Sergi Oliva

Rip City Remix
- Position: Head coach
- League: NBA G League

= Sergi Oliva =

Spanish basketball coach (born 1984)

Sergi Oliva (/ca/, /es/; born 1984) is a Spanish professional basketball executive and coach who is the head coach of the Rip City Remix of the NBA G League. He is also an assistant general manager for the Portland Trail Blazers of the National Basketball Association (NBA).

==Education==
Oliva had earned multiple degrees from Polytechnic University of Catalonia, including a PhD in computational complexity in 2013 and both master's and bachelor's degrees in computer science. As a researcher, Oliva worked at Polytechnic University of Catalonia between 2007 and 2013.

==Executive career==
Oliva joined the Philadelphia 76ers in 2014 as a basketball operations analyst. Through years he got multiple promotions, most recently as vice president of strategy in 2019. He parted ways with the 76ers in October 2020.
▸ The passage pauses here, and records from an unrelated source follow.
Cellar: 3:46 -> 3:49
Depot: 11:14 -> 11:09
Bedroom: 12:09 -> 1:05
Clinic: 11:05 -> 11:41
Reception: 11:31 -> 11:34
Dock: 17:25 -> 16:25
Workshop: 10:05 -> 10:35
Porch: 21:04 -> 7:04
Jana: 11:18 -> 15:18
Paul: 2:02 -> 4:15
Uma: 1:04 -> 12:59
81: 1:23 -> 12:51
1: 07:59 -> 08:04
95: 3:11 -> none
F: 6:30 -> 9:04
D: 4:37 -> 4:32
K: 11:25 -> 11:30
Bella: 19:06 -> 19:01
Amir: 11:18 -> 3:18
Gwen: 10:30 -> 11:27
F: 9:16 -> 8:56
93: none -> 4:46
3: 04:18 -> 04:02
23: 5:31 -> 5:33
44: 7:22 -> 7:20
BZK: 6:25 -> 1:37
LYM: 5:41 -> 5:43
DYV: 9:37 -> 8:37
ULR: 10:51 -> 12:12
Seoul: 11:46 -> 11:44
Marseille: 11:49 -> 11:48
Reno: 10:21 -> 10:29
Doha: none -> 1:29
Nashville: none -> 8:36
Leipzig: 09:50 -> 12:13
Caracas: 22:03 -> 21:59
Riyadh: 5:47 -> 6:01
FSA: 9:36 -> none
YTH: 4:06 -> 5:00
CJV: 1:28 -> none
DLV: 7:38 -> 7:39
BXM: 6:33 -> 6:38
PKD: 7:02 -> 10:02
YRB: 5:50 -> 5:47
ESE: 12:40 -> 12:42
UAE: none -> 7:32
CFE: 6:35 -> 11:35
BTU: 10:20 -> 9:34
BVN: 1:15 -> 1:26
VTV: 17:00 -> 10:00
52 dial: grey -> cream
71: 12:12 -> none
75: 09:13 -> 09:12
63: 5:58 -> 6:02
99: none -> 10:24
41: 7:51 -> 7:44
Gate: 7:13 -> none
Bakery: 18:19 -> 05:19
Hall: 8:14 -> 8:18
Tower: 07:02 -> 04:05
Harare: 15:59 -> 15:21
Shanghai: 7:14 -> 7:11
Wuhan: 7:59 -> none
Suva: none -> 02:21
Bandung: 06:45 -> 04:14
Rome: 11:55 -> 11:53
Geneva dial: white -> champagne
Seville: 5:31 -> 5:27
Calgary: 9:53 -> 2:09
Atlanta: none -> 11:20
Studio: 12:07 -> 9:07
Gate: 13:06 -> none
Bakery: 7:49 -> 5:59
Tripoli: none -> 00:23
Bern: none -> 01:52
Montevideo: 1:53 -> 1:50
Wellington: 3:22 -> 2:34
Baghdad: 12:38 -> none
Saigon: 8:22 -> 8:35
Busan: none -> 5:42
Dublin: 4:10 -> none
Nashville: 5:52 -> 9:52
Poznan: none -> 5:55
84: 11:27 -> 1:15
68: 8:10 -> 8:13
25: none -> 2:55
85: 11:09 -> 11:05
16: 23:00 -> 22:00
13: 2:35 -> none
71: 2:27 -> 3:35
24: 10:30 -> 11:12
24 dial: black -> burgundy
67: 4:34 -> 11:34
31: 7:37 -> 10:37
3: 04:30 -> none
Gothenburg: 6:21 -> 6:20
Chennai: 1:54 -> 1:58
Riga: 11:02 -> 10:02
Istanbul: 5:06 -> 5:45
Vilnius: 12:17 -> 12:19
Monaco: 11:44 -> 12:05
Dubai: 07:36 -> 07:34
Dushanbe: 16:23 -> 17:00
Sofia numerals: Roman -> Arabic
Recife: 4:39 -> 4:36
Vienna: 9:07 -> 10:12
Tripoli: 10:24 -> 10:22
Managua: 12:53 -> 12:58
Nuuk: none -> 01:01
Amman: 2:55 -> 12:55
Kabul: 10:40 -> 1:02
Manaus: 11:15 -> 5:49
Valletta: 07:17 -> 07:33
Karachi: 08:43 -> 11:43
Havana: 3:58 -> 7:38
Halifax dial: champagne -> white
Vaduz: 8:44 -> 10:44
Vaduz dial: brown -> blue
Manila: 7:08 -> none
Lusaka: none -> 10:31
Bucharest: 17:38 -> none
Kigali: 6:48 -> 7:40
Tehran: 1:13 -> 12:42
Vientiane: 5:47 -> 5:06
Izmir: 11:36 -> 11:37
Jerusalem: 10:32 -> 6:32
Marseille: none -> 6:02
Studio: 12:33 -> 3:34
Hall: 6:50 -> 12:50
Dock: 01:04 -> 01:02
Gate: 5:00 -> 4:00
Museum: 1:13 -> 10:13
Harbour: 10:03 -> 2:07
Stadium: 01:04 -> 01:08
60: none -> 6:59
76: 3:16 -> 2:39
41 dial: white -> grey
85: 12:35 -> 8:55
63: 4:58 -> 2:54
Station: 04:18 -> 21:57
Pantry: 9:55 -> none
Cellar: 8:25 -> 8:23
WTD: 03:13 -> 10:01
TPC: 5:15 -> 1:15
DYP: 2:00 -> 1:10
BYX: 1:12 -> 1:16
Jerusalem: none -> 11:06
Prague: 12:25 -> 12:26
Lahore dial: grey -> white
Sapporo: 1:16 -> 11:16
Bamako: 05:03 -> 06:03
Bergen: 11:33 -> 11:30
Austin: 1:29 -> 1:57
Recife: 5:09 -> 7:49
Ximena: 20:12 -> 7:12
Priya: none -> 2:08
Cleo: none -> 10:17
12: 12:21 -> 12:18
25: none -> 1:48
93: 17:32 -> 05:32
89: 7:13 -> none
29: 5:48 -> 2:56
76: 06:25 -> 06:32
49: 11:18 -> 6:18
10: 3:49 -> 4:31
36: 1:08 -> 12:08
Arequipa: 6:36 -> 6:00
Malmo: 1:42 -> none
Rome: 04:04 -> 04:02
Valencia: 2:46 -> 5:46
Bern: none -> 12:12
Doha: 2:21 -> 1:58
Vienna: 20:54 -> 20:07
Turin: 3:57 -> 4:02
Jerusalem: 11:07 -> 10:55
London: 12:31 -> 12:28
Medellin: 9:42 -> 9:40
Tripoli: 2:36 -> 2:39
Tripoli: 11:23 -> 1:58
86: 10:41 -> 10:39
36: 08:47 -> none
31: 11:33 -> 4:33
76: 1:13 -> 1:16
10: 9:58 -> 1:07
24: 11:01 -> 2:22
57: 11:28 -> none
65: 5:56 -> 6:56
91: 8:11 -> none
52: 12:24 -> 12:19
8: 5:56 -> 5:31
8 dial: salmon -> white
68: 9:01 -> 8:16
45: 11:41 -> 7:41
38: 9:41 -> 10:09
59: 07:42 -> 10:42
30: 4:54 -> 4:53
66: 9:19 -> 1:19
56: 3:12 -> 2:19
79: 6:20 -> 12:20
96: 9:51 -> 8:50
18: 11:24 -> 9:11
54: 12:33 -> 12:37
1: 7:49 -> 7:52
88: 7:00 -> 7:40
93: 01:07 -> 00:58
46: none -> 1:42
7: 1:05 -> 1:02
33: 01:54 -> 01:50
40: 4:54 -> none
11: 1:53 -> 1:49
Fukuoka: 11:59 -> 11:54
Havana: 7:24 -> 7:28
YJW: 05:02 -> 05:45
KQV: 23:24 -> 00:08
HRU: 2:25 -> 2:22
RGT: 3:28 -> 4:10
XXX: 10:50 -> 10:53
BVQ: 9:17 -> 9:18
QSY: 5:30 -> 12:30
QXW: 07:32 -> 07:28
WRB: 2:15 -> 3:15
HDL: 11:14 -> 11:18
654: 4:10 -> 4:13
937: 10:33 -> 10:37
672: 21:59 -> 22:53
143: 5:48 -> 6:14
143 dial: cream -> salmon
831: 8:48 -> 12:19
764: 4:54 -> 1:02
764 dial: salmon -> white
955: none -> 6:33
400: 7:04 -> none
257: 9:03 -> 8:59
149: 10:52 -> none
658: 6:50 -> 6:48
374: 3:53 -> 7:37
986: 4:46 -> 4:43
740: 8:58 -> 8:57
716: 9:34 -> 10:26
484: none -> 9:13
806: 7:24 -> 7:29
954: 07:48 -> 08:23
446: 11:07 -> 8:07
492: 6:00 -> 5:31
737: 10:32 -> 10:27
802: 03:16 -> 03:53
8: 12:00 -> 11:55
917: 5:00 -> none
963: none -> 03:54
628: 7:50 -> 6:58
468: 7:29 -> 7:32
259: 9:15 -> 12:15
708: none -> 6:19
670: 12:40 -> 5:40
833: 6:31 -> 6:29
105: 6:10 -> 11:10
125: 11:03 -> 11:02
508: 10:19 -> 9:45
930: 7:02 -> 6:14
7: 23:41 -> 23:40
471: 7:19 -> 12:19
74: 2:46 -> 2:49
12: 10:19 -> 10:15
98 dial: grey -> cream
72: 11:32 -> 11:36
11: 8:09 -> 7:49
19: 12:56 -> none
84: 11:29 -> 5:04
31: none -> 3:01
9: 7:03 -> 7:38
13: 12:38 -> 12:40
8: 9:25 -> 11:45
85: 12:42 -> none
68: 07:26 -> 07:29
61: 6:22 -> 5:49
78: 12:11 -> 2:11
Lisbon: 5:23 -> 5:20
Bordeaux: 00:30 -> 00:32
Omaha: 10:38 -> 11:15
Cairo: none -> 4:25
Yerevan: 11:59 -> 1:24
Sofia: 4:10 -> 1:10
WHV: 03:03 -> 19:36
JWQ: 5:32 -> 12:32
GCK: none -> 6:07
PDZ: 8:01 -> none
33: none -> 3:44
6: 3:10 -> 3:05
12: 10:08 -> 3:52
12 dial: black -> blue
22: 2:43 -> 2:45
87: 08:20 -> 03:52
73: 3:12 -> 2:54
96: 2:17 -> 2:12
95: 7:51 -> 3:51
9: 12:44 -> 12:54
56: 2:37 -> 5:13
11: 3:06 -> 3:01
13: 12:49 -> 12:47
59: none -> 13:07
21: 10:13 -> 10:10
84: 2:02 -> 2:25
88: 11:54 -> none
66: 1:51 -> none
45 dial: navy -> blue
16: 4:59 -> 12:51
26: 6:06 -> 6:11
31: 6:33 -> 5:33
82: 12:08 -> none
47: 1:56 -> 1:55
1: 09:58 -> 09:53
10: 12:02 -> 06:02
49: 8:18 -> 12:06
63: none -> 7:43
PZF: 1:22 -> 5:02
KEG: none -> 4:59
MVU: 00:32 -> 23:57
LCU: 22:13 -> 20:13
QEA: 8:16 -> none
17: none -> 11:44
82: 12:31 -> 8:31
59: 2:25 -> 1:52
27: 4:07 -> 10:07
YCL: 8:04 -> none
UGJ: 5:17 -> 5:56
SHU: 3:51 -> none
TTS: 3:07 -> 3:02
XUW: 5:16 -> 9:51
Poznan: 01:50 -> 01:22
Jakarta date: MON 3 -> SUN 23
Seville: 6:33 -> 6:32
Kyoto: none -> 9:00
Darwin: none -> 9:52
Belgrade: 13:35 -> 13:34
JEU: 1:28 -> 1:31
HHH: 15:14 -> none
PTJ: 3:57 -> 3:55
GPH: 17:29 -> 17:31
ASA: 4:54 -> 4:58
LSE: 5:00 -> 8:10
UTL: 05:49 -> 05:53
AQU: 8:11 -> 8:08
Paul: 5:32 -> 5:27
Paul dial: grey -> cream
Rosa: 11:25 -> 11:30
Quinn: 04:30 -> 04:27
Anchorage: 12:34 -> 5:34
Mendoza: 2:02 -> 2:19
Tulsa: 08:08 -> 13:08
On 9 June 2022, Oliva was named an assistant general manager for the Portland Trail Blazers.

==Coaching career==
While in Catalonia, Oliva spent 12 years as a head coach at the youth level at Club Esportiu Gelida and at the senior level at Club Bàsquet Hortonenc.

On 16 October 2020, Oliva was named an assistant coach for the Utah Jazz under Quin Snyder. In March 2022, The Athletic named him to their 40 under 40 list for NBA executives, coaches and agents shaping the future of the basketball world.

On 27 August 2024, Oliva was named head coach of the Rip City Remix.